Brushing the teeth after a meal helps remove bits of food and also gets rid of surface debris. It imparts a feeling of freshness; that’s why peppermint flavorings are often used.
Extending the brushing routine so that it includes the gums above and below will help massage these parts and will help keep them in good health. Simple massaging of the gums by a rotary movement with the fingers is also a good idea.
If you cannot brush your teeth after meals, at least rinse the mouth with water immediately after you have eaten, or eat an apple. Go easy on foods containing a lot of sugar which tends to stick to teeth so promoting decay.
Smoking is probably the greatest single cause of bad breath. Sensible people will revise their smoking habits, for a heavy (or even often a light) smoker has the characteristic breath odor. It will be more apparent to a person who is not accustomed to smoking. Smoking also predisposes to infections of the total respiratory tract. Give it some thought.
If the simple measures mentioned fail to produce the desired results, it is time to visit your friendly family doctor.
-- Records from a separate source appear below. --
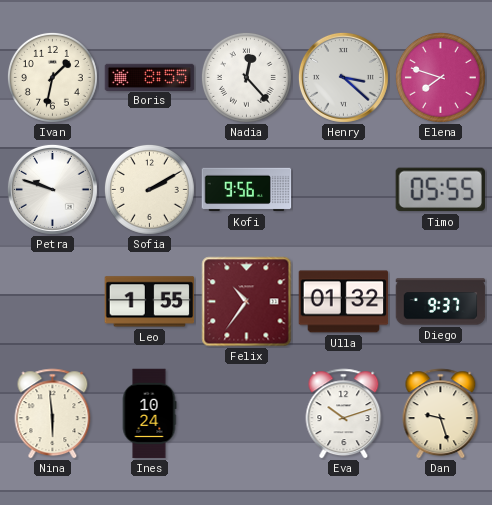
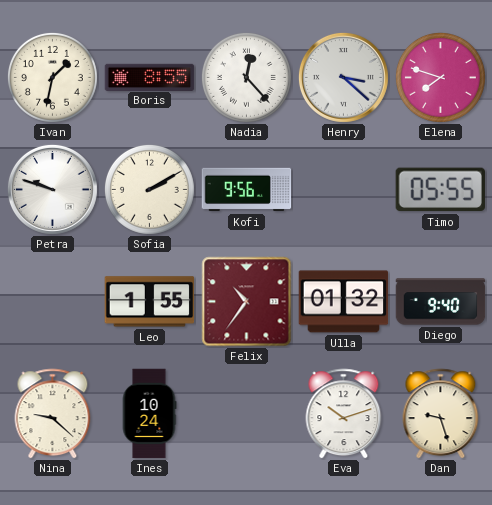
Diego: 9:37 -> 9:40
Nina: 5:59 -> 9:22
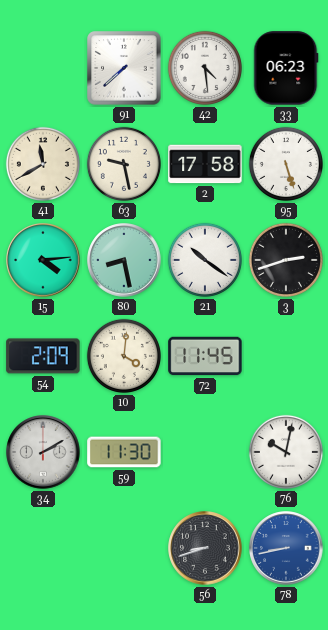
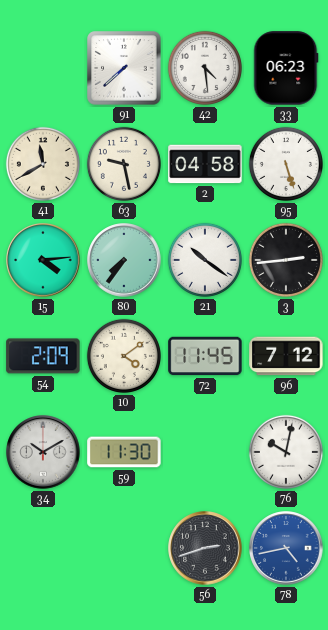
2: 17:58 -> 04:58
80: 8:28 -> 7:36
3: 2:42 -> 2:44
10: 4:01 -> 4:09
96: none -> 7:12
34: 2:10 -> 10:10
56: 8:42 -> 2:42
78: 8:43 -> 4:43
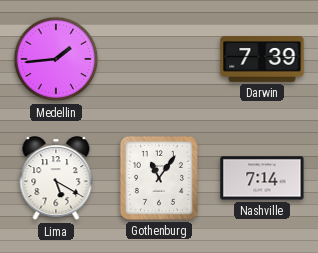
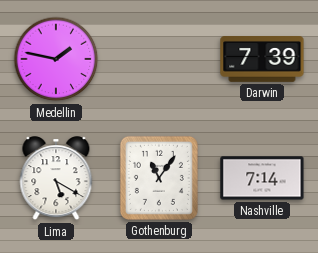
Medellin: 1:44 -> 1:47
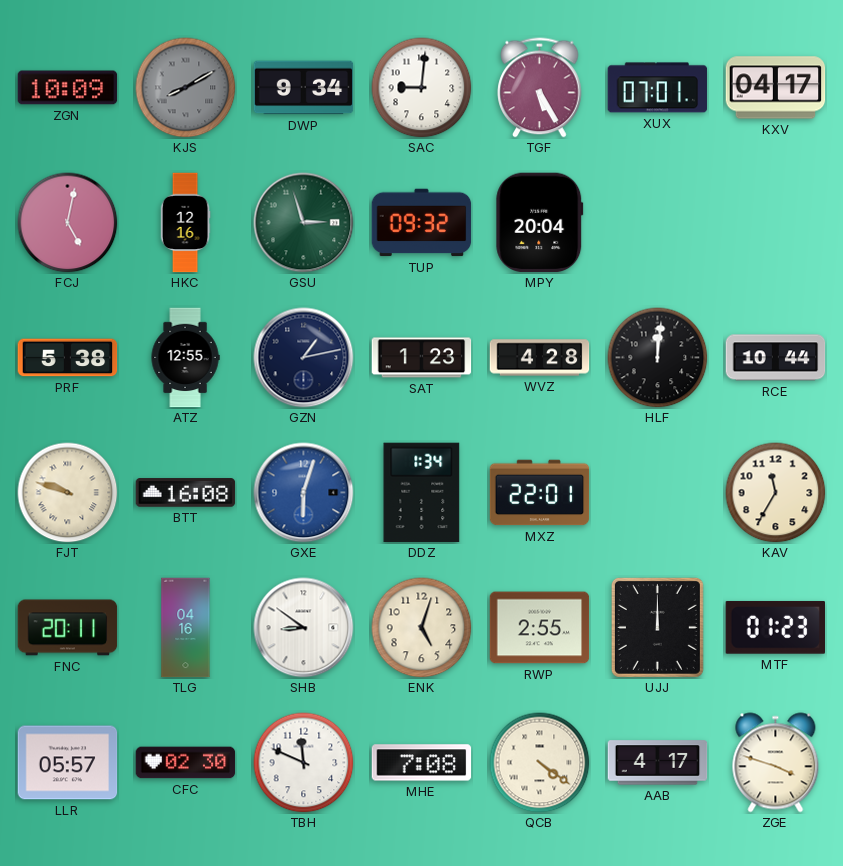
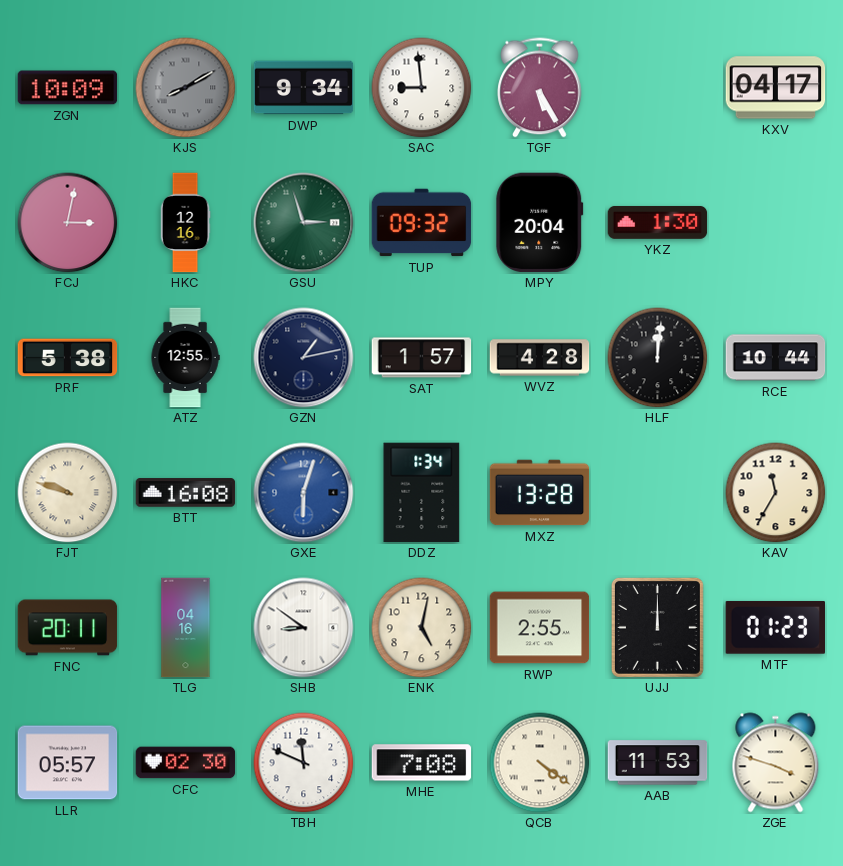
SAC: 9:01 -> 8:59
XUX: 07:01 -> none
FCJ: 5:02 -> 3:02
YKZ: none -> 1:30
SAT: 1:23 -> 1:57
MXZ: 22:01 -> 13:28
ENK: 5:03 -> 5:02
AAB: 4:17 -> 11:53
He will check the tonsils and throat for infections, and see if there are germs lurking in the sinuses or nasal cavities. If these are all right, he will then check out the lungs.
Sometimes infections, chronic pockets of germs, abscesses, bronchiectasis, may be underlying the problem. Investigations may be needed, such as X-rays. But once a diagnosis is made, treatment is then usually successful.
So there is really no excuse for bad breath. A cure should be just around the corner. Try it.